*** Opening Recorded information ***
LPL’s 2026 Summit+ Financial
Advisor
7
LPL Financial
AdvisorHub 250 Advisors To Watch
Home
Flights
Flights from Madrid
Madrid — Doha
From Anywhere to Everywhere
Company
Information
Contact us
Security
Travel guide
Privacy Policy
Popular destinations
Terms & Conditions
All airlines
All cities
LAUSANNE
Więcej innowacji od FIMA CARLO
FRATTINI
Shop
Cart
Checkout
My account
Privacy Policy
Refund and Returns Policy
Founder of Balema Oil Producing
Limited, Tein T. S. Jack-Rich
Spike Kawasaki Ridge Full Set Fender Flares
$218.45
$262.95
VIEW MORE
*** Closing Recorded information ***
*** Opening Recorded information ***
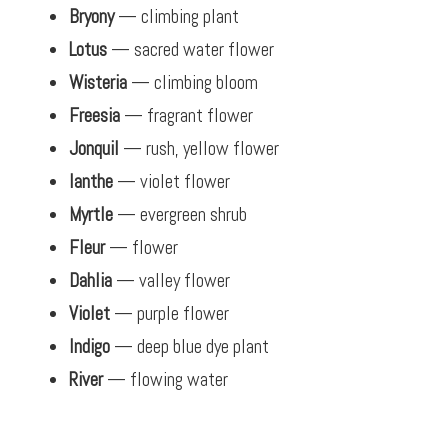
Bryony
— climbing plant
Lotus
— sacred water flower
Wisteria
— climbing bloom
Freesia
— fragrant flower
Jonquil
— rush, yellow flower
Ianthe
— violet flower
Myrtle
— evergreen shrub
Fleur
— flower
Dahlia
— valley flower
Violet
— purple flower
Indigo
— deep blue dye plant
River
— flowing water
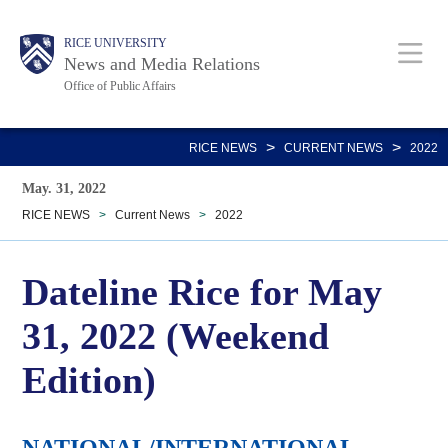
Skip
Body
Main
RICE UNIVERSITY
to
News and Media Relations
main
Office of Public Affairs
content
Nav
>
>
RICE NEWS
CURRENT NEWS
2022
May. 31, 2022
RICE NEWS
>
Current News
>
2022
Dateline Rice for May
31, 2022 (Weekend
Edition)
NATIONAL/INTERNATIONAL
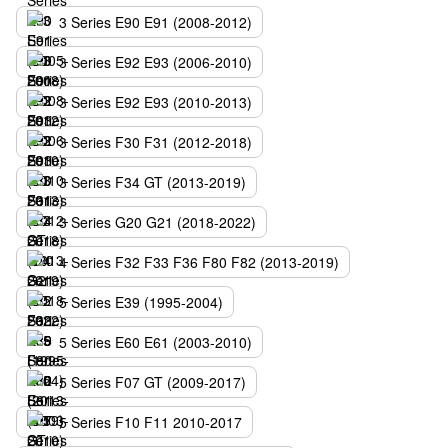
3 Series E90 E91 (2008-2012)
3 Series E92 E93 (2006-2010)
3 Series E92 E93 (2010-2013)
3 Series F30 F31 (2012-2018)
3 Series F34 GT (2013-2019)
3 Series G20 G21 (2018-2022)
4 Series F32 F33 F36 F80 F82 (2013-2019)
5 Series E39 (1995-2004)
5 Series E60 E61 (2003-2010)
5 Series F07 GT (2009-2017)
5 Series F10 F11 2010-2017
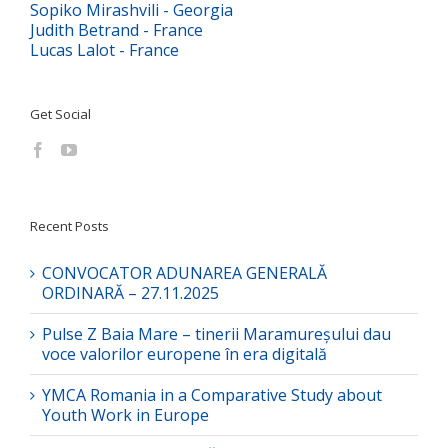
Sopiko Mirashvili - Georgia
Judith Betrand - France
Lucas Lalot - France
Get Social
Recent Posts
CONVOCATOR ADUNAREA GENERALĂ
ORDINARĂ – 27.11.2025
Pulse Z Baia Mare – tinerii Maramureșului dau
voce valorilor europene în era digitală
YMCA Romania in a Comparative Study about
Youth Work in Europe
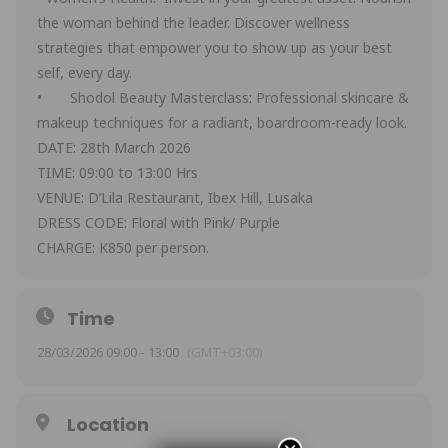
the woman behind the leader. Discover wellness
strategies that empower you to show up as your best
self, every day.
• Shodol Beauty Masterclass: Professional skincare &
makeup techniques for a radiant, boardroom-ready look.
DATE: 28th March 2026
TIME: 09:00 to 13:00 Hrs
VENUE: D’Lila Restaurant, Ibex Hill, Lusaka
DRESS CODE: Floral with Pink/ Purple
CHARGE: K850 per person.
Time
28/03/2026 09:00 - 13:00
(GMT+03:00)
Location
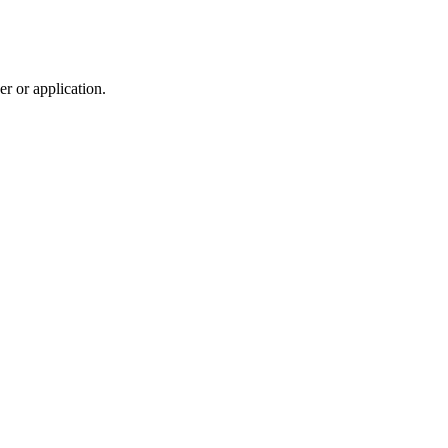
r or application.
*** Closing Recorded information ***
» Work required: Scan the data above for the string "France". Copy every line in which it appears.

» Response to this task:
Judith Betrand - France
Lucas Lalot - France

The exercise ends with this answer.